Absent à l’audience, Monsieur [C] [P] ne conteste par définition ni le principe, ni le montant de cette dette locative, dont les éléments constitutifs ont été vérifiés.
Monsieur [C] [P] sera donc condamné à verser à l’OPH [Localité 6] une somme de 7.649,44 euros, au titre des loyers, charges et indemnités d’occupation impayés, selon décompte du 9 janvier 2025, avec intérêts au taux légal sur la somme de 4.403,32 euros à compter du 21 juin 2024, date de l’assignation, et à compter de la signification de la présente décision pour le surplus.
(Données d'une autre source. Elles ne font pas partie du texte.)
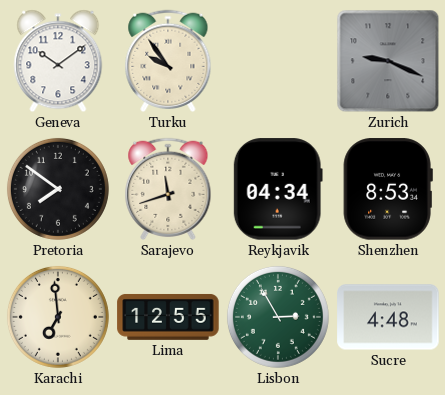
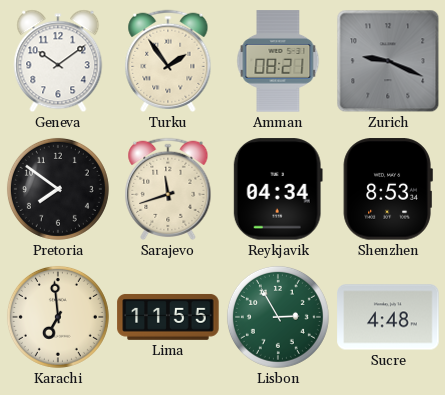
Turku: 9:54 -> 1:54
Amman: none -> 08:21
Lima: 12:55 -> 11:55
Monsieur [C] [P] sera également condamné au paiement d’une indemnité mensuelle d’occupation au titre de l’occupation indue du logement jusqu’à la libération des lieux. Cette indemnité d’occupation sera fixée au montant indexé du loyer et des charges, tel que si le contrat de bail s’était poursuivi.
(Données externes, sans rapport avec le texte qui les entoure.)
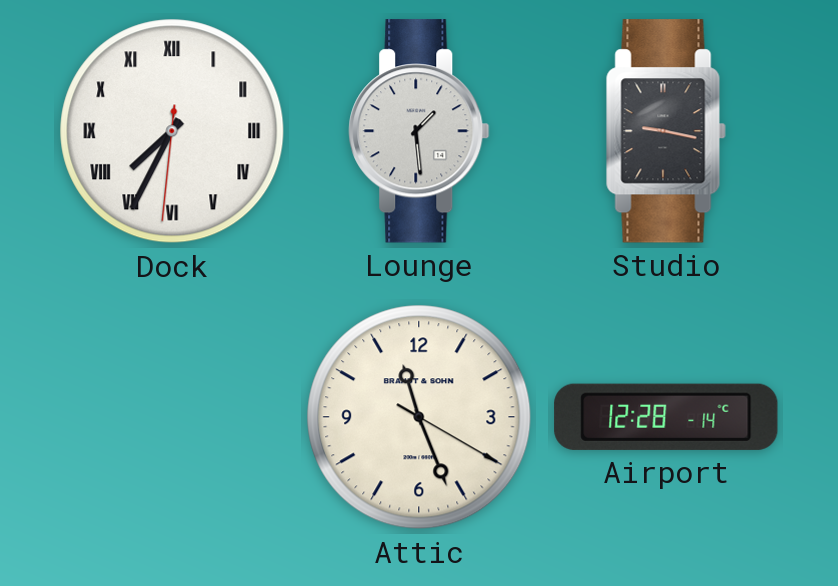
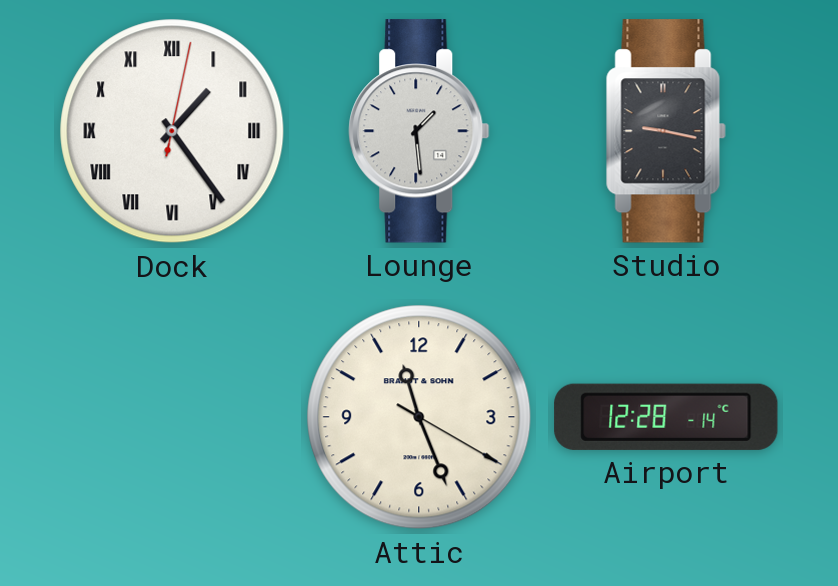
Dock: 7:34 -> 1:24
IV. SUR LES DEMANDES ACCESSOIRES
En application de l’article 696 du Code de procédure civile, Monsieur [C] [P], partie perdante, supportera la charge des dépens.
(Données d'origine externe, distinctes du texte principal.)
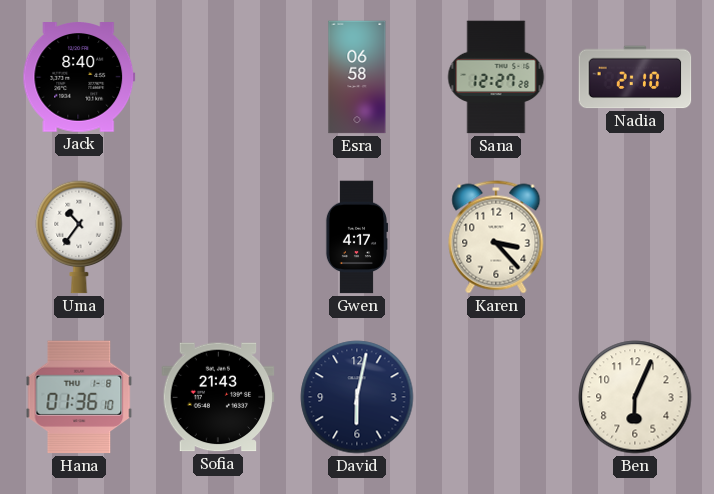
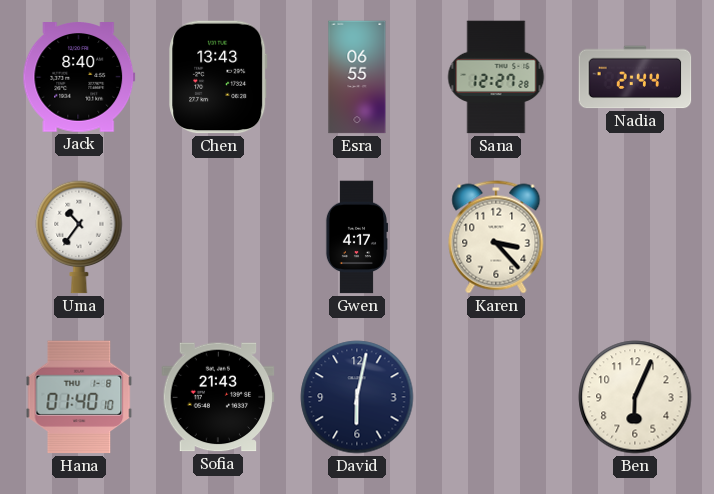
Chen: none -> 13:43
Esra: 06:58 -> 06:55
Nadia: 2:10 -> 2:44
Hana: 01:36 -> 01:40
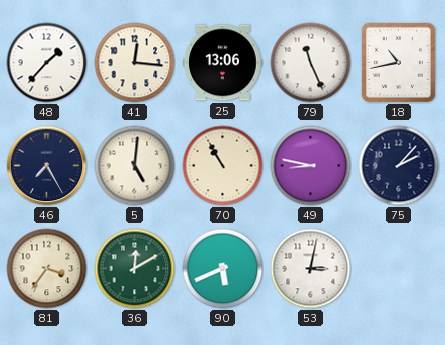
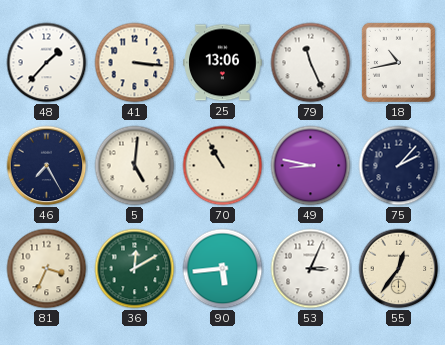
41: 12:16 -> 3:16
81: 3:36 -> 3:34
90: 5:41 -> 5:44
53: 3:02 -> 3:04
55: none -> 12:36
Compte tenu des démarches judiciaires qu’a dû accomplir l’OPH [Localité 6], Monsieur [C] [P], sera condamné à verser à son bailleur la somme de 200,00 euros au titre de l’article 700 du Code de procédure civile.
PAR CES MOTIFS
Le juge, statuant par mise à disposition au greffe, par jugement réputé contradictoire et en premier ressort,
DECLARE recevable l’action aux fins de constat de la résiliation du bail ;
CONSTATE que les conditions d’acquisition de la clause résolutoire figurant au bail conclu le 17 septembre 2012 et ayant pris effet le 20 septembre 2012 entre la société [Localité 6] et Monsieur [C] [P], concernant le logement à usage d’habitation ainsi que l’emplacement de parking n°P26 situés au [Adresse 3], sont réunies à la date du 4 juin 2024 et que le bail est résilié à cette date ;
ORDONNE en conséquence à Monsieur [C] [P], occupant sans droit ni titre du logement, de libérer les lieux et de restituer les clés dès la signification du présent jugement ;
DIT qu’à défaut pour Monsieur [C] [P] d’avoir volontairement libéré les lieux et restitué les clés dans ce délai, la société [Localité 6] pourra, deux mois après la signification d’un commandement de quitter les lieux, faire procéder à son expulsion ainsi qu’à celle de tous occupants de son chef, y compris le cas échéant avec le concours d’un serrurier et de la force publique ;
CONDAMNE Monsieur [C] [P] à verser à la société [Localité 6], prise en la personne de son représentant légal, la somme de 7.649,44 euros au titre des loyers, charges et indemnités d’occupation impayés selon décompte arrêté au 9 janvier 2025, échéance du mois de décembre 2024 incluse, et ce, hors frais de procédure et frais divers, portant intérêt au taux légal sur la somme de 4.403,32 euros à compter du 21 juin 2024, date de l’assignation, et à compter de la signification du présent jugement pour le surplus ;
CONDAMNE Monsieur [C] [P] à verser à la société LOGEM LOIRET, prise en la personne de son représentant légal, une indemnité mensuelle d’occupation égale au montant indexé des loyers et charges, tel que si le contrat de bail s’était poursuivi, à compter du 1er janvier 2025 et jusqu’à la date de la libération effective et définitive des lieux, caractérisée par la restitution des clés ;
CONDAMNE Monsieur [C] [P] à verser à la société [Localité 6], prise en la personne de son représentant légal, une somme de 200,00 euros au titre de l’article 700 du Code de procédure civile ;
CONDAMNE Monsieur [C] [P] aux entiers dépens.
Ainsi jugé et prononcé par mise à disposition du jugement au greffe du tribunal judiciaire, le 25 avril 2025, la minute étant signée par le juge et par le greffier.